- _WHAT TO PRODUCE_
Return each line of the records below in which the string "Roofing" turns up.

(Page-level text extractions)
◇ ◇ ◇ ◇ ◇ ◇ ◇

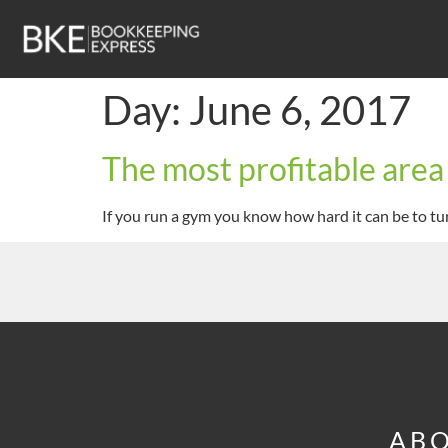
Day:
June 6, 2017
The most profitable area
If you run a gym you know how hard it can be to tur
ABO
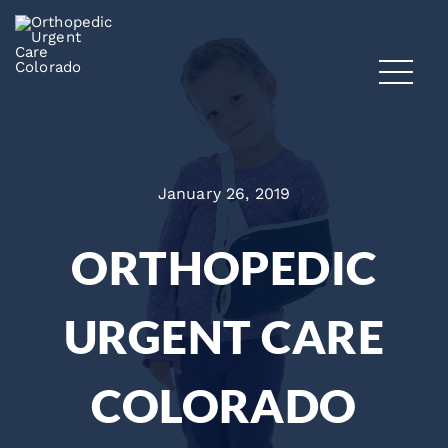
January 26, 2019
ORTHOPEDIC
URGENT CARE
COLORADO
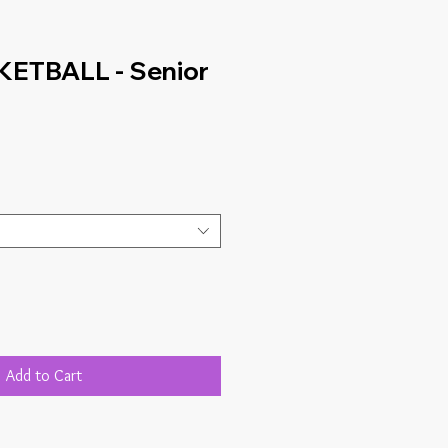
ETBALL - Senior
Add to Cart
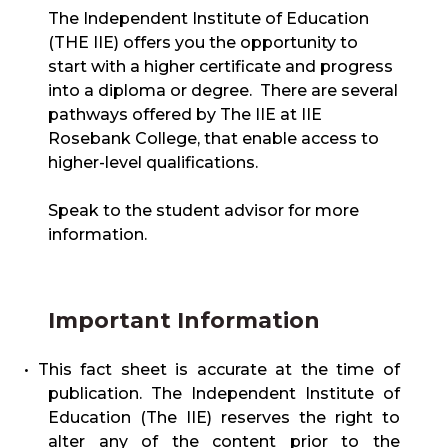
The Independent Institute of Education
(THE IIE) offers you the opportunity to
start with a higher certificate and progress
into a diploma or degree. There are several
pathways offered by The IIE at IIE
Rosebank College, that enable access to
higher-level qualifications.
Speak to the student advisor for more
information.
Important Information
• This fact sheet is accurate at the time of
publication. The Independent Institute of
Education (The IIE) reserves the right to
alter any of the content prior to the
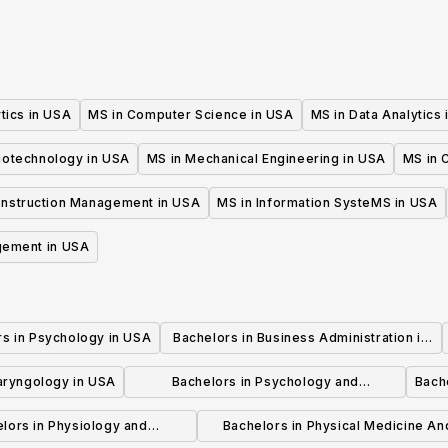
tics in USA
MS in Computer Science in USA
MS in Data Analytics
iotechnology in USA
MS in Mechanical Engineering in USA
MS in C
onstruction Management in USA
MS in Information SysteMS in USA
gement in USA
rs in Psychology in USA
Bachelors in Business Administration in
USA
laryngology in USA
Bachelors in Psychology and
Bache
Psychotherapy in USA
lors in Physiology and
Bachelors in Physical Medicine An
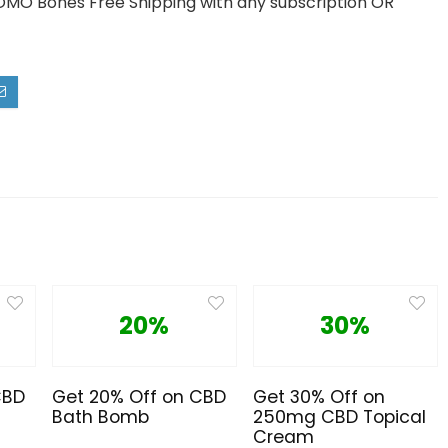
OMO Bones Free Shipping with any subscription OR
20%
30%
CBD
Get 20% Off on CBD
Get 30% Off on
Bath Bomb
250mg CBD Topical
Cream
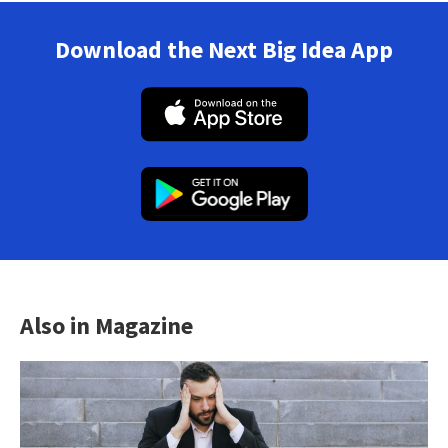
Download the Next Big Idea App
Also in Magazine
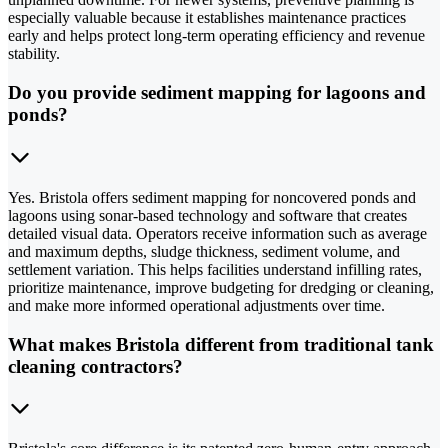
especially valuable because it establishes maintenance practices
early and helps protect long-term operating efficiency and revenue
stability.
Do you provide sediment mapping for lagoons and
ponds?
Yes. Bristola offers sediment mapping for noncovered ponds and
lagoons using sonar-based technology and software that creates
detailed visual data. Operators receive information such as average
and maximum depths, sludge thickness, sediment volume, and
settlement variation. This helps facilities understand infilling rates,
prioritize maintenance, improve budgeting for dredging or cleaning,
and make more informed operational adjustments over time.
What makes Bristola different from traditional tank
cleaning contractors?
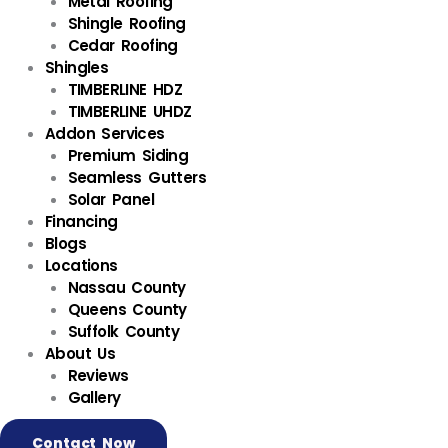
Metal Roofing
Shingle Roofing
Cedar Roofing
Shingles
TIMBERLINE HDZ
TIMBERLINE UHDZ
Addon Services
Premium Siding
Seamless Gutters
Solar Panel
Financing
Blogs
Locations
Nassau County
Queens County
Suffolk County
About Us
Reviews
Gallery
Contact Now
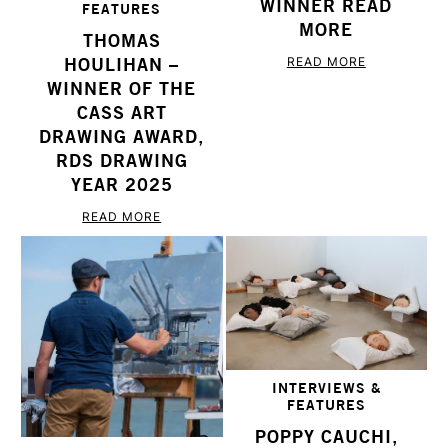
WINNER READ
FEATURES
MORE
THOMAS
HOULIHAN –
READ MORE
WINNER OF THE
CASS ART
DRAWING AWARD,
RDS DRAWING
YEAR 2025
READ MORE
INTERVIEWS &
FEATURES
POPPY CAUCHI,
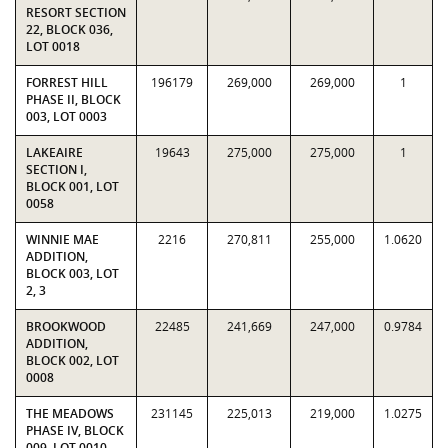
RESORT SECTION
22, BLOCK 036,
LOT 0018
FORREST HILL
196179
269,000
269,000
1
PHASE II, BLOCK
003, LOT 0003
LAKEAIRE
19643
275,000
275,000
1
SECTION I,
BLOCK 001, LOT
0058
WINNIE MAE
2216
270,811
255,000
1.0620
ADDITION,
BLOCK 003, LOT
2, 3
BROOKWOOD
22485
241,669
247,000
0.9784
ADDITION,
BLOCK 002, LOT
0008
THE MEADOWS
231145
225,013
219,000
1.0275
PHASE IV, BLOCK
009, LOT 0010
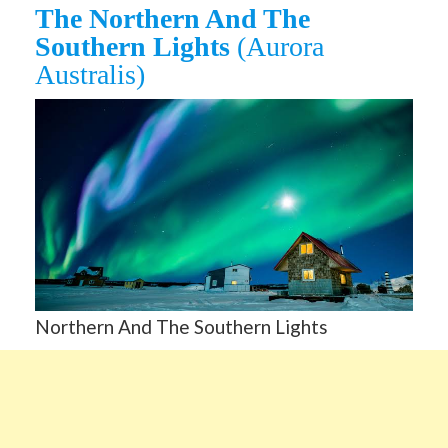
The Northern And The
Southern Lights
(Aurora
Australis)
Northern And The Southern Lights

◇ ◇ ◇ ◇ ◇ ◇ ◇

- _EXERCISE OUTPUT_
Metal Roofing
Shingle Roofing
Cedar Roofing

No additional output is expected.